Türkiye’de bu konuda daha farklı bir amaç güdülmüştür. Amaç Türk müziği düşmanlığı yapmak olmamıştır elbet. Çünkü vefatına kadar Atatürk, daha çok Türk müziğini dinlemiştir. Ama sonuçta çağdaşlaşmak adına sosyal bünyede ciddi bir tahribat meydana getirilmiştir. Mecburî devşirmenin fikrî çekirdeğini Ziya Gökalp ve teknik altyapısını da Mahmut Râgıp Gazimihâl hazırlamıştır. Aslında Ziya Gökalp mistisizmi benimseyen Durkhemci bir sosyologdu ve milliciydi. Ama muasırlaşmak adına halk müziğini, saray müziğinden boşandırarak, zorla batı müziği ile evlendirmeye çalışmıştır. Müzikle bir ilgisi olmadığı halde Gökalp safiyane bir şekilde ¨Milli musikimiz, memleketimizdeki halk musikisi ile, garp musikisinin imtizacından doğacaktır. Halk musikimiz, bize birçok melodiler vermiştir. Bunları toplar ve garp musikisi usulünce armonize edersek hem milli hem de Avrupaî bir musikiye malik oluruz¨ görüşünü önermiştir. Yani, tedbiri takdire değil, takdiri tedbire uydurmak istemiştir. Nitekim bu politika denenmiş ve Rus beşlisi gibi, Türk beşlisi oluşmuştur. Türk beşlileri, sırf benimsenebilsin diye halk müziğinden örnekler alarak türküleri çok seslendirmişler, ama tabii ki maya tutmamıştır. Tutmadığı gibi hem ara çözüm niteliğinde Arabesk gibi kimliksiz müziklerin doğmasına sebep olmuş hem de gereksiz yere sosyal tabakalar arasında ayrışmalar meydana getirmiştir.
Müzik Bir Hatıradır...
Birkaç soruyla konuya derinleştirelim. Niye doğup büyüdüğümüz yörelerin türkülerini daha çok sever ve mırıldanırız? Gençliğimizde sevgililerimizle birlikte okuduğumuz bir şarkıyı hiç unutur muyuz? Belli bir mekânı veya zamanı bize çağrıştıran bir müzik parçasını dinlediğimizde efkârlanmaz mıyız? Demek istiyoruz ki insan, fert olarak hatıraları ile yaşar. Doğup büyüdüğü yere uzun bir süre sonra giden bir insan, büyük bir tahassürle geçmişi yad eder, duygulu ve tatlı bir tarih boşluğuna düşer. İşte aynı şekilde milletlerin de hatıraları vardır. Bu hatıraların önemli bir miktarını müzik oluşturur. Eğer kültürde bir değişim olacaksa doğal ve insiyakî olursa tepki toplamaz. Mesela tarihi 1700’lü yıllara kadar uzanan köçekçeler 1861 yılında muteber bir müzik türü kabul edilmediği için saray tarafından yasaklanmıştır. Halbuki Dede Efendi’nin Karcığar köçekçesi olan Benliği aldım kaçak’tan bestesi bugün klasiklerimiz arasında yer almakta ve hepimizin zevkle dinlediği bir eserdir. Yani yasaklama günümüze gelmesine engel olmamıştır çünkü milli benliğimize sinmiş bir hatıradır. Kantolar da aynı şekilde değerlendirilebilir. ¨Ben kalender meşrebim güzel çirkin aramam¨ kantosunu bugün sevmeyenimiz var mı? Kısacası zorla hatıra ne yaratılır ne de silinir.

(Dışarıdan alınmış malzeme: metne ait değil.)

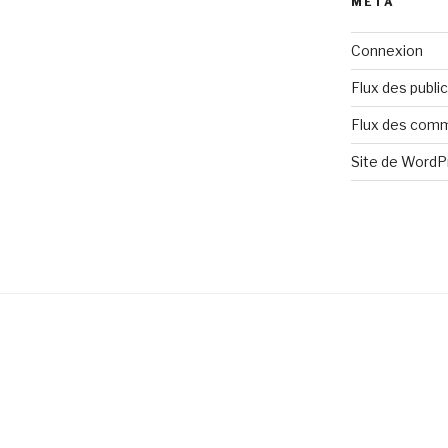
MÉTA
Connexion
Flux des publi
Flux des com
Site de Word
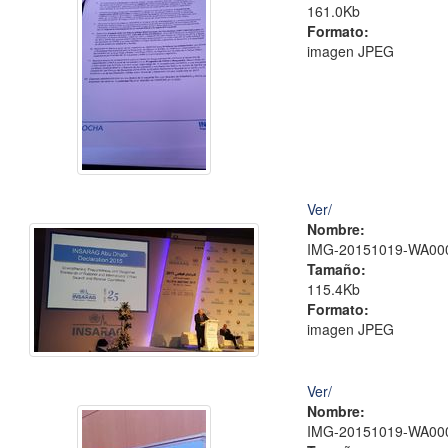
161.0Kb
Formato:
imagen JPEG
Ver/
Nombre:
IMG-20151019-WA000
Tamaño:
115.4Kb
Formato:
imagen JPEG
Ver/
Nombre:
IMG-20151019-WA000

Türkiye’de müzik, çarpık ta olsa, bir asır içinde bulunduğu kalıbın şeklini almıştır. Şehirleşme sağlıksız da olsa büyük ölçüde tamamlanmıştır. Anonim türkü derlemeleri giderek azalmıştır. Bundan sonra yeni duyacağımız türküler bestelenmiş türküler olacaktır. Şarkı formundaki besteler de kendi kulvarında devam edip gitmektedir. Yani yenilik veya gelişme yoktur. Çünkü olan oldu şimdi kalındığı yerden geleceğe bakmak lazımdır. Aslında otuzlu yıllardan yetmişli yıllara kadar pompalanan güdümlü müzik politikası bırakılmış veya bitmiştir. Hatta zaman zaman birbirine küs olan batı ve Türk müziği arasında balayı da yaşanmıştır. Dolayısıyla temel eğitim sürecimizde müziğimizi yeniden yaratmak veya ıslah etmek yerine, geliştirmek ve zenginleştirmek babından çeşitli değişiklikler yapılabilir. Bugün Türk müziğinin formalarını sıraladığımız zaman iki kategoride eserlerimizin olduğunu görürüz. Dinî-Ladinî ve enstrümantal-sözel. Mesela kâr, beste ve yürük semai gibi formlarımızda beste yapan hemen hemen kalmamıştır. Demek ki kaybolan formlarda beste yapacak veya yapabilecek insanlar yetiştirmeliyiz. Ayrıca, bugün sadece türkü ve şarkı formlarında besteler yapıldığını görüyoruz. Beş dakikadan daha uzun eserlerimiz yok denecek azdır. Bu da istidat ister ve iyi yetişmiş sanatçılar ister. Müzik eğitimi liseye kadar gelip oradan konservatuvar veya güzel sanatlara gitmekle gelişemez. Müzik eğitimi daha okula başlamadan başlamalıdır.
İşte o zaman müziğimiz gelişir ve dünya sahnelerinde de yerini alır.